Die Künstler

Tamara Berger (1977)

Mit meinen Fotografien kann ich zeigen was mich berührt. Oft sind es die unscheinbaren, kleinen Dinge die mir ins Auge stechen. Es sind jene Objekte, die wir Menschen mehr und mehr verlernt haben überhaupt noch wahrzunehmen. Wir übersehen so vieles aufgrund unserer hektischen Lebensweise und dem Überfluss an Luxus. Ich möchte den Betrachter mit meinen Bilder berühren und zum Nachdenken bewegen.

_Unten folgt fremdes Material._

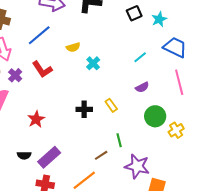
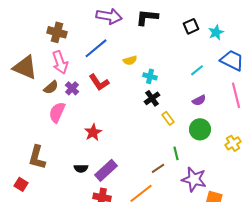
cyan cross: (93, 63) -> (150, 76), turned -32
black cross: (84, 109) -> (152, 98), moved, turned -35
green circle: (155, 116) -> (200, 129), moved

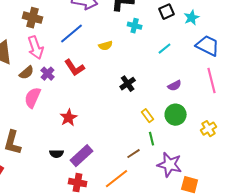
cyan line: (197, 70) -> (165, 49), moved
cyan cross: (150, 76) -> (135, 26), moved
yellow rectangle: (168, 118) -> (148, 116), moved

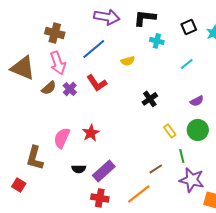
pink semicircle: (33, 98) -> (62, 138), moved
green line: (152, 139) -> (182, 156), moved

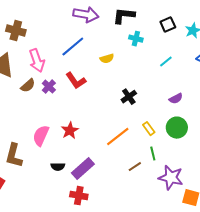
brown cross: (55, 33) -> (16, 31), moved
green line: (182, 156) -> (153, 154), moved
orange line: (139, 194) -> (118, 137), moved

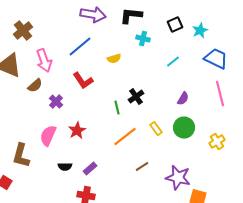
brown cross: (16, 31) -> (23, 31), turned 36
purple cross: (49, 87) -> (56, 102), moved
purple semicircle: (176, 99) -> (183, 99), turned -32
green line: (153, 154) -> (117, 108), moved
purple rectangle: (83, 169) -> (90, 169), size x0.6

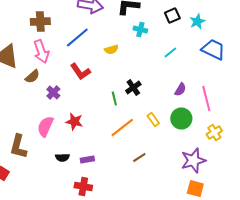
brown cross: (23, 31) -> (40, 22), moved, turned 36
pink line: (220, 94) -> (206, 98), moved
red star: (77, 131) -> (74, 122), turned -30
purple rectangle: (90, 169) -> (87, 160), turned 32
purple star: (178, 178) -> (193, 160), moved, turned -30

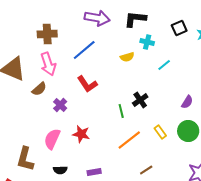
yellow semicircle: (111, 50) -> (127, 57), moved
cyan line: (170, 52) -> (164, 65), moved
black semicircle: (62, 158) -> (60, 170), moved

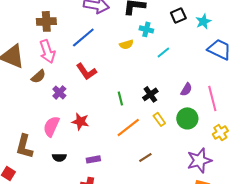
black cross: (140, 100) -> (150, 94), moved

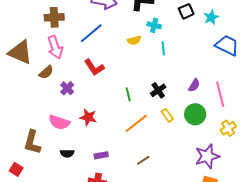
cyan line: (163, 52) -> (163, 48), moved, turned -56
pink semicircle: (51, 126) -> (59, 122), turned -95
brown line: (145, 157) -> (143, 160), moved

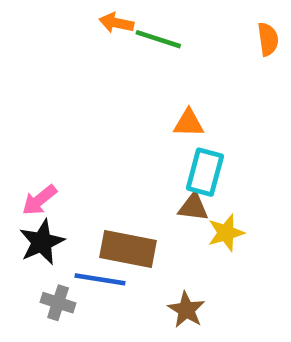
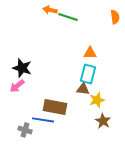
orange triangle: (189, 123) -> (90, 53), moved
black star: (42, 242) -> (22, 68), moved, turned -30
brown star: (186, 310) -> (103, 121), moved

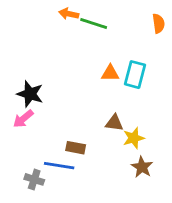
orange triangle: (90, 53) -> (110, 73), moved
cyan rectangle: (88, 74) -> (135, 75), moved
brown rectangle: (55, 107) -> (76, 148), size x0.6

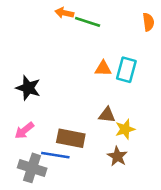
pink arrow: (23, 119) -> (24, 131), moved
brown rectangle: (76, 148) -> (71, 138), size x1.5
brown star: (142, 167) -> (117, 156), moved
gray cross: (34, 179) -> (32, 168), size x1.5

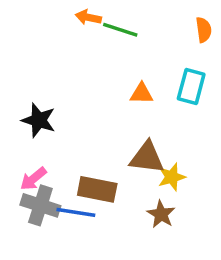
cyan rectangle: (126, 70) -> (191, 87), moved
brown triangle: (107, 115) -> (147, 157), size x1.5
gray cross: (32, 168) -> (40, 205), moved

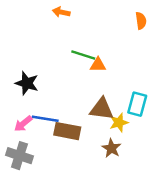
green line: (120, 30) -> (83, 55), moved
cyan rectangle: (191, 87) -> (137, 104), moved
gray cross: (40, 205) -> (19, 156), moved
blue line: (76, 212) -> (45, 119), moved

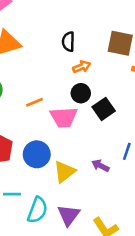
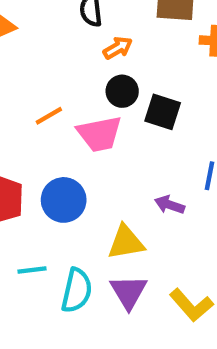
black square: (104, 109) -> (163, 112), turned -30
yellow triangle: (64, 172) -> (126, 242), moved, turned 35

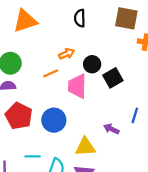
orange arrow: (118, 48) -> (67, 54), moved
black square: (163, 112) -> (113, 78), turned 36
pink trapezoid: (100, 134) -> (77, 86), turned 95

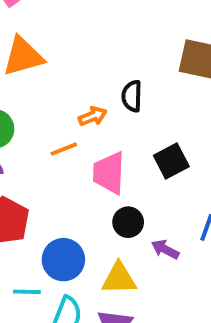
black semicircle: (80, 18) -> (132, 96), moved
black circle: (92, 64) -> (128, 222), moved
blue circle: (54, 120) -> (63, 260), moved

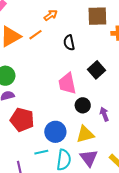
orange arrow: (93, 116) -> (51, 15), moved
orange line: (64, 149) -> (35, 35), moved
purple arrow: (165, 249) -> (104, 114), turned 56

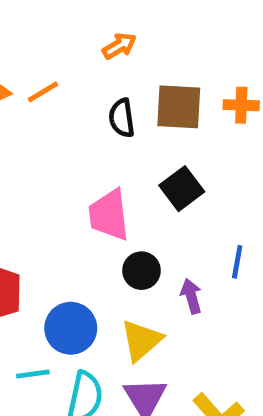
orange arrow: (51, 15) -> (119, 46), moved
brown square: (97, 16) -> (179, 107), moved
yellow triangle: (85, 134) -> (141, 340), turned -30

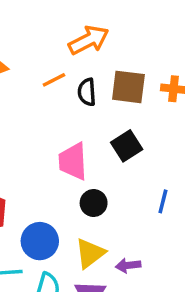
orange arrow: (119, 46) -> (89, 40), size x1.6
orange line: (43, 92) -> (54, 80), moved
purple arrow: (191, 296) -> (128, 265), moved, turned -85

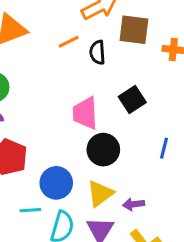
brown square: (128, 87) -> (134, 30), moved
black circle: (94, 203) -> (103, 150), size x1.4

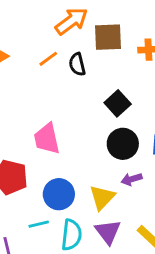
pink trapezoid: (85, 113) -> (47, 139), moved
black circle: (103, 150) -> (123, 144), moved
purple arrow: (134, 204) -> (132, 179), moved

Die gelernte Betriebsökonomin ist heute als IT-Projektleiterin und Prüfungsexpertin auf höheren Fachschulen tätig. In Ihrer Freizeit spielt sie Badminton und begleitet taubblinde Menschen als freiwillige Mitarbeiterin des Schweizerischen Zentralverbandes für das Blindenwesen. Zudem schätzt sie die gemeinsamen Stunden mit der Familie und Freunden. Ihre Leidenschaft für Fotografie und kreative Gestaltung entdeckte sie 2010 nach einem Semesterkurs an der Schule für Gestaltung in Bern. Zur Zeit macht sie eine Weiterbildung im Bereich der digitalen Fotografie.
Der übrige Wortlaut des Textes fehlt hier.